Of course, the fact that the state has taken the time to infiltrate and try to eliminate a group says a lot about the group's politics. As Marxist-Leninist-Maoists, we put forth revolutionary science, or dialectical materialism. A concrete historical analysis shows that it is not WE but THEY, the imperialists, who are on the wrong side of history. They will lose eventually. Our struggle is a protracted (scientific) one, to put forth the correct line, so even if MIM(Prisons) goes down there will still be others with the tools to continue forward.

With regards to the prison movement, it's understandable that these criticisms arise due to the fact that SHU placement falls on those who organize for better or for worse. So why does MIM(Prisons) support prisoners who walk away from their lumpen organizations? The lumpen class, by definition, is a parasitic class. Both the lumpen and the imperialists are capitalists whose material wealth comes from others' work. One has the power to exploit by making the laws, while the other makes money outside the law in an underground economy with a law unto itself. Saying, “I understand the LOs need work, but why work with those who walk away?” is just like the bourgeoisie saying “I know we need work, but why give opportunities to prisoners or criminals to help out, they broke our law?” Just like people who walked away and are now on SNY, they too broke the law.

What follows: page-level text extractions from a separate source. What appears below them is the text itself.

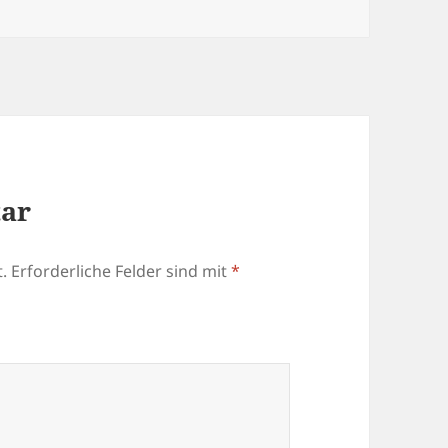
tar
.
Erforderliche Felder sind mit
*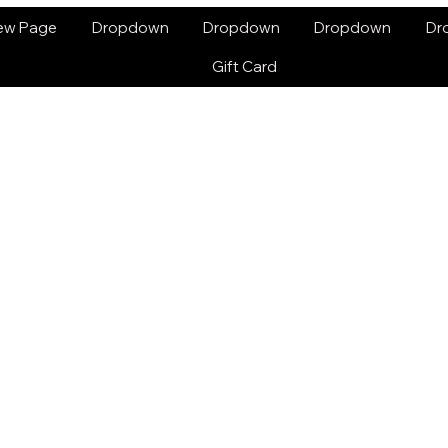
ew Page
Dropdown
Dropdown
Dropdown
Dr
Gift Card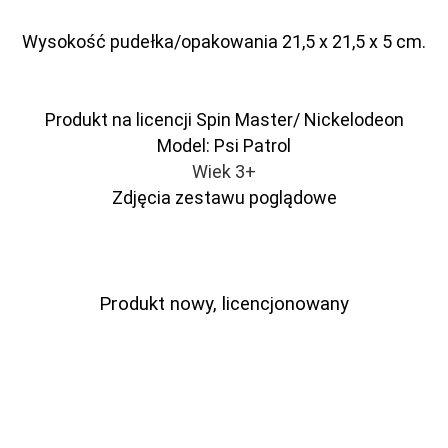
Wysokość pudełka/opakowania 21,5 x 21,5 x 5 cm.
Produkt na licencji Spin Master/ Nickelodeon
Model: Psi Patrol
Wiek 3+
Zdjęcia zestawu poglądowe
Produkt nowy, licencjonowany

Divide and conquer is a tactic used by the administration to bring down revolutionary groups and to keep revolutionary groups from forming. Evidence suggests that LOs are purposefully put up against each other in order to bring each other down. This basically means that if you're in an LO that's victimizing other oppressed people, then you are unwittingly an agent of the state's oppressive apparatus. Even if you say “fuck the k9s” or “fuck the administration,” your actions are counter-revolutionary.

A serious revolutionary will not determine to not work with someone who's never had revolutionary politics or training just because when that person was in a LO they engaged in the debriefing process. A “revolutionary” that snitches is very different from someone who is put between a rock and a hard place of working with one of two organizations that are both engaged in anti-people activity. Plus, you never know who could be dropping kites on you. Just because someone exposes themselves to you doesn't mean they're the only threat on the mainline.

For the LOs to put an end to snitching among their membership, they will have to stop engaging in activities that might cause someone with love for their people to break ranks. When your practice does not coincide with the line you put out, discipline will fail, no matter how brutal it might be. The vanguard cannot water down its politics just to let everyone know we're cool. Watering down politics is engaging in opportunism and will ultimately destroy the vanguard.

Another suggestion that has come up is that we look at people's histories, where they've been locked up and why they were sent there, as part of our intelligence gathering. This amounts to trusting the lumpen as long as the imperialists (or their petty-bourgeois bureaucrats) can vouch for them. This is a backwards and dangerous approach to security. The bourgeois approach to security is based on intelligence gathering and psychologizing individuals, while the proletariat must look to political line and consistent practice.


Notes:
see MIM's 2005 Congress: Resolutions on Cell Organization for more discussion of the cell structure, why persynal histories are irrelevant and security theory in general.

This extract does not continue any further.